Среда, 27 сентября

День одиннадцатый

— Мои планы изменились, — сообщил Рейф. — Я улетаю завтра.

Глаза у Эммы опухли и покраснели. Ей пришлось выбраться из постели, чтобы ответить на звонок. Прищурившись, она взглянула на часы. Начало седьмого. С улицы доносился шум дорожного движения и голоса. Значит, сейчас начало седьмого вечера, а не утра.

— Прошу прощения, — сказала она. Кстати, о чем они только что говорили? Голос у нее звучал глухо и хрипло, как если бы она подхватила простуду. — Что вы сказали?

— Я улетаю завтра, — повторил Рейф. — У меня самолет в семь утра. Немного раньше, чем я ожидал, но подвернулась возможность поработать за границей, и я не смог отказаться.

Эмма ничего не ответила.

— Вот так… — продолжал Рейф. — Похоже, до отлета мы не увидимся.

— Да.

— С вами все будет в порядке? — спросил он.

— Да. Спасибо вам.

— Я еще позвоню вам, — пообещал Рейф.

— Угу.

Она с трудом доползла до кровати. Он не позвонит. Она не могла его винить. Риччи не был его сыном.

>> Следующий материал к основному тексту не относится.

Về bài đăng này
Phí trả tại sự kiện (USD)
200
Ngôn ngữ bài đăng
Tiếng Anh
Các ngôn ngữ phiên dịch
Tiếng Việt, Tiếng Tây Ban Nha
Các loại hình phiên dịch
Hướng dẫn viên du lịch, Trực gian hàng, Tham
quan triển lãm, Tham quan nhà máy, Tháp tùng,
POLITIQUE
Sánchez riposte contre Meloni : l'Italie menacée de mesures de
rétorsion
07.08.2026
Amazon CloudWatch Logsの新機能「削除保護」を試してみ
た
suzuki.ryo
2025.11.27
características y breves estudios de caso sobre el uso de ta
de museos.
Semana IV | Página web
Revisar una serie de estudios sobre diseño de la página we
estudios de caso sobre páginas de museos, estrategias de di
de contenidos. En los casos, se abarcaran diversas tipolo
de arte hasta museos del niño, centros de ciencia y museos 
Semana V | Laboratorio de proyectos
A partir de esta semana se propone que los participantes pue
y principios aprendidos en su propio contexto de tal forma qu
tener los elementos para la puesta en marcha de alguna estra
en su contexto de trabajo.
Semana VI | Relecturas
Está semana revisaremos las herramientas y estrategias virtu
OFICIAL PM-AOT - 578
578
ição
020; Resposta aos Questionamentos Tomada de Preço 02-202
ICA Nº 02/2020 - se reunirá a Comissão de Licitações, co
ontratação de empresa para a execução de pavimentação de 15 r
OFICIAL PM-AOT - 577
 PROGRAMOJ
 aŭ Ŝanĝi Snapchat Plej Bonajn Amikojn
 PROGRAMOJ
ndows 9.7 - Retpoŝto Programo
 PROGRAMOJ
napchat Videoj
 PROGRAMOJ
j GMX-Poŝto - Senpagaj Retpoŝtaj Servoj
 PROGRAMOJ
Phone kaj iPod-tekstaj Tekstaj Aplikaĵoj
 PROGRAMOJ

А для Рейфа наступило время двигаться дальше.

* * *

Линдси попыталась расспросить Эмму о ее поездке во Францию.

— Как вы узнали адрес Хантов?

Эмма промолчала.

— Вы же понимаете, что больше не должны так поступать, — предостерегла Линдси. — Иначе попадете в очень неприятную историю.

Эмма не обращала на нее внимания. Откинув голову на спинку дивана, она смотрела в потолок. Отныне они могли делать с ней все, что заблагорассудится. Теперь ей было все равно.

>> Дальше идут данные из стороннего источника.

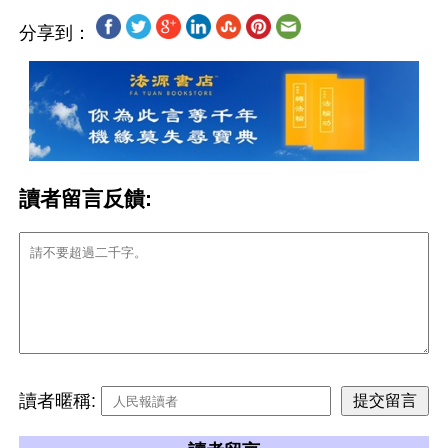
分享到：
讀者留言反饋:
讀者暱稱: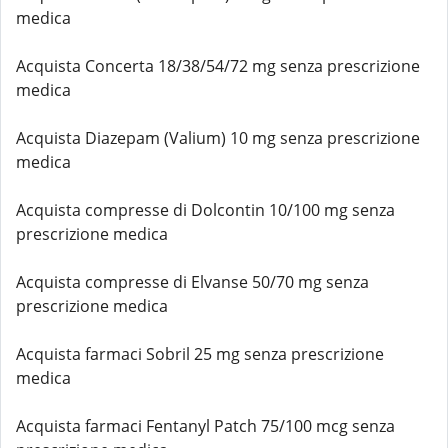
medica
Acquista Concerta 18/38/54/72 mg senza prescrizione
medica
Acquista Diazepam (Valium) 10 mg senza prescrizione
medica
Acquista compresse di Dolcontin 10/100 mg senza
prescrizione medica
Acquista compresse di Elvanse 50/70 mg senza
prescrizione medica
Acquista farmaci Sobril 25 mg senza prescrizione
medica
Acquista farmaci Fentanyl Patch 75/100 mcg senza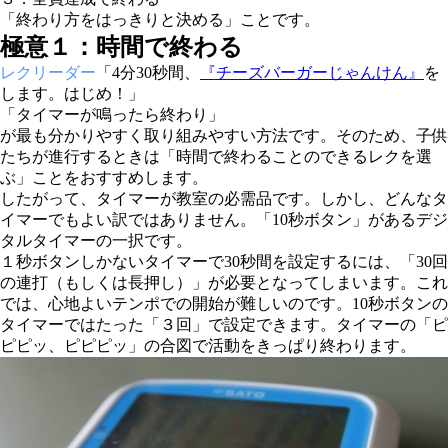
「終わり方をはっきりと決める」こと
です。
極意１：時間で終わる
レクリーダー
「4分30秒間、
『チーズバーガーじゃんけん』
を
します。はじめ！」
「タイマーが鳴ったら終わり」
が最も分かりやすく取り組みやすい方法です。そのため、子供
たちが進行するときは「時間で終わることのできるレクを選
ぶ」ことをおすすめします。
したがって、
タイマーが教室の必需品
です。しかし、どんなタ
イマーでもよい訳ではありません。
「10秒ボタン」
があるデジ
タルタイマーの一択です。
１秒ボタンしかないタイマーで30秒間を設定するには、「30回
の連打（もしくは長押し）」が必要となってしまいます。これ
では、心地よいテンポでの開始が難しいのです。10秒ボタンの
タイマーではたった「３回」で設定できます。タイマーの「ピ
ピピッ、ピピピッ」の合図で活動をきっぱり終わります。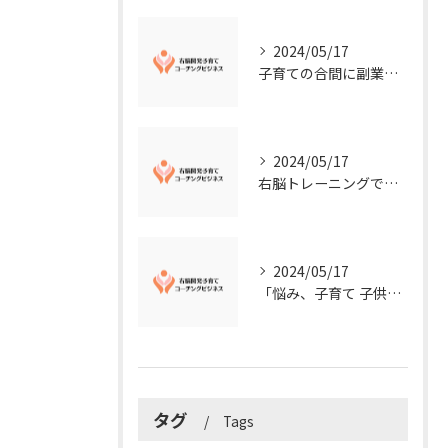
2024/05/17
子育ての合間に副業コーチングで収入アップ！右脳開発子育てコーチングビジネスの可能性とは？
2024/05/17
右脳トレーニングで視覚的センスを磨こう！
2024/05/17
「悩み、子育て 子供の発達」を解決する右脳開発子育てコーチングビジネス業界の魅力とは？
タグ
Tags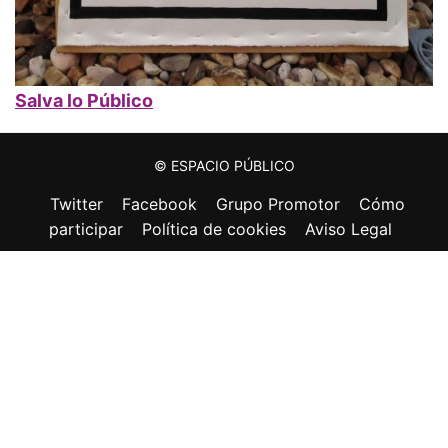
Salva lo Público
© ESPACIO PÚBLICO
Twitter
Facebook
Grupo Promotor
Cómo
participar
Política de cookies
Aviso Legal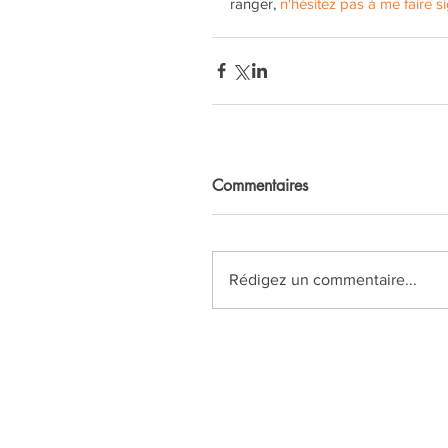
ranger, 
n'hésitez pas à me faire s
Commentaires
Rédigez un commentaire...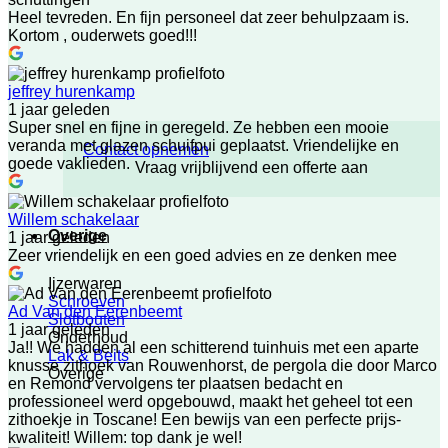
Heel tevreden. En fijn personeel dat zeer behulpzaam is.
Kortom , ouderwets goed!!!
jeffrey hurenkamp
1 jaar geleden
Super snel en fijne in geregeld. Ze hebben een mooie
veranda met glazen schuifpui geplaatst. Vriendelijke en
Contact opnemen
goede vaklieden.
Vraag vrijblijvend een offerte aan
Willem schakelaar
Overige
1 jaar geleden
Zeer vriendelijk en een goed advies en ze denken mee
Ijzerwaren
Schroeven
Ad Van den Eerenbeemt
Slotbouten
1 jaar geleden
Onderhoud
Ja!! We hadden al een schitterend tuinhuis met een aparte
Lak & Beits
knusse zithoek van Rouwenhorst, de pergola die door Marco
Overige
en Remond vervolgens ter plaatsen bedacht en
professioneel werd opgebouwd, maakt het geheel tot een
zithoekje in Toscane! Een bewijs van een perfecte prijs-
kwaliteit! Willem: top dank je wel!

Следующие несколько дней ее квартира напоминала муравейник — сюда постоянно приходили какие-то люди. Явилась работница социальной сферы по имени Зиба, или что-то в этом роде, одетая в черное, словно собралась на похороны. Пришел и некий доктор Хьюз в темно-синем полосатом костюме. Он все время интересовался у Эммы, как она себя чувствует. Она ответила, что очень устала, но заснуть не может. Доктор Хьюз пообещал назначить ей слабое успокоительное, которое непременно поможет.

— Как вы отнесетесь к предложению лечь в больницу? — спросил он. — Ненадолго? Просто чтобы отдохнуть немного?

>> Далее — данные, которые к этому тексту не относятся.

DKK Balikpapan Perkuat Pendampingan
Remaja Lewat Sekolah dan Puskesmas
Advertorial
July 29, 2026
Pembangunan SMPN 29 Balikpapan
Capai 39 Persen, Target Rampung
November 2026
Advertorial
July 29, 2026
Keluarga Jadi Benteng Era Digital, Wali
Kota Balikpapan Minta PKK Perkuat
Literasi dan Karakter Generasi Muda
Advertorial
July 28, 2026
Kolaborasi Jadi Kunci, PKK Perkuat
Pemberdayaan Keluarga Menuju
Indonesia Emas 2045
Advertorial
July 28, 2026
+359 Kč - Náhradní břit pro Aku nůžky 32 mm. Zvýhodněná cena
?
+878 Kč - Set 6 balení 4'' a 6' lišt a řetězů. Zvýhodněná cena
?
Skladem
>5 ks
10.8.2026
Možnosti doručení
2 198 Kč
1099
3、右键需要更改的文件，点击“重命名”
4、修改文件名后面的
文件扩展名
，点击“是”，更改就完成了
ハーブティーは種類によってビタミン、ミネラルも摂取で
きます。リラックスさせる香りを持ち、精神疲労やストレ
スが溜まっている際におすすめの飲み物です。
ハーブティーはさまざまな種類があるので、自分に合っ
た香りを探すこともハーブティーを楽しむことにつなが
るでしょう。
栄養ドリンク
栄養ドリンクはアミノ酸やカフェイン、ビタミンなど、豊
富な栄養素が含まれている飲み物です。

— Если вы считаете это необходимым, я лягу.

Доктор Хьюз записал что-то в карточке. Подумал и снова принялся писать. Врачи и полиция наверняка завели целую библиотеку, равнодушно подумала Эмма.

Доктор Хьюз пообещал:

— Мы вернемся к этому разговору попозже.

* * *

Однажды кто-то постучал в дверь. Открыв ее, Эмма увидела на пороге медсестру в синем. Она спала, и стук разбудил ее, так что несколько мгновений она никак не могла сообразить, что происходит. Значит, она все-таки попала в больницу? Но медсестра оказалась Розиной Алькарес. Она держала в руках пластиковую коробку «Тапперуэр», от которой соблазнительно пахло специями.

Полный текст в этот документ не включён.